Evan Poellinger | May 7, 2024

In a surprising turn of events, the Massachusetts Institute of Technology (MIT) has made the decision to stop requiring diversity statements as a part of its hiring process.

In a decision reached on Monday, MIT President Sally Kornbluth, in conjunction with “the Provost, Chancellor, Vice President for Equity and Inclusion, and all six academic deans,” announced that MIT would be focusing instead on being able “to tap into the full scope of human talent, to bring the very best to MIT, and to make sure they thrive once here.”

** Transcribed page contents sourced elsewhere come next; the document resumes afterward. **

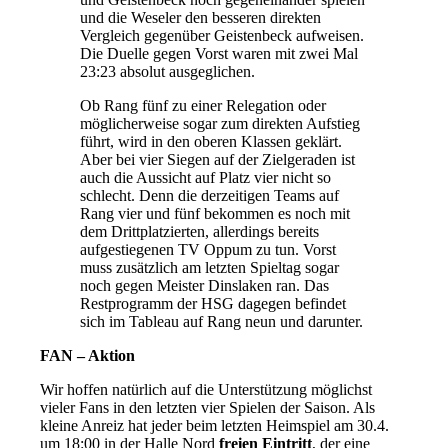
und die Weseler den besseren direkten
Vergleich gegenüber Geistenbeck aufweisen.
Die Duelle gegen Vorst waren mit zwei Mal
23:23 absolut ausgeglichen.
Ob Rang fünf zu einer Relegation oder
möglicherweise sogar zum direkten Aufstieg
führt, wird in den oberen Klassen geklärt.
Aber bei vier Siegen auf der Zielgeraden ist
auch die Aussicht auf Platz vier nicht so
schlecht. Denn die derzeitigen Teams auf
Rang vier und fünf bekommen es noch mit
dem Drittplatzierten, allerdings bereits
aufgestiegenen TV Oppum zu tun. Vorst
muss zusätzlich am letzten Spieltag sogar
noch gegen Meister Dinslaken ran. Das
Restprogramm der HSG dagegen befindet
sich im Tableau auf Rang neun und darunter.
FAN – Aktion
Wir hoffen natürlich auf die Unterstützung möglichst
vieler Fans in den letzten vier Spielen der Saison. Als
kleine Anreiz hat jeder beim letzten Heimspiel am 30.4.
um 18:00 in der Halle Nord
freien Eintritt
, der eine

Kornbluth also seemed to frame the issue in terms of intellectual diversity, arguing that, “we can build an inclusive environment in many ways, but compelled statements impinge on freedom of expression, and they don’t work.”

The move represents a stark about-face from MIT’s previous hiring process. According to the New York Post, a job posting for MIT’s Department of Nuclear Science and Engineering demands that prospective candidates include, “a statement regarding their views on diversity, inclusion, and belonging, including past and current contributions as well as their vision and plans for the future in these areas” as a part of the application process. What, exactly, propagating Diversity, Equity, and Inclusion (DEI) ideology has to do with understanding nuclear engineering remains unknown.

MIT’s decision sets it apart from its peer highly-selective universities. Ivies Harvard, Princeton, and Columbia University all maintain the practice of using diversity statements as a part of their faculty hiring process. In fact, Harvard specifically suggests that prospective faculty candidates can compose “the most compelling diversity statements” with statements that “offer your definitions of equity, diversity, inclusion, and belonging (EDIB) and demonstrate how your research, teaching, and service actualize your EDIB goals.” Princeton frames its diversity statement requirement as “an opportunity for you to highlight the ways you would advance an institution's DEI work.”

While other states have taken measures to curb the influence of DEI, MIT’s decision represents possibly the first example of a highly-selective university in a blue state which has chosen to step away from a key tenet of DEI ideology.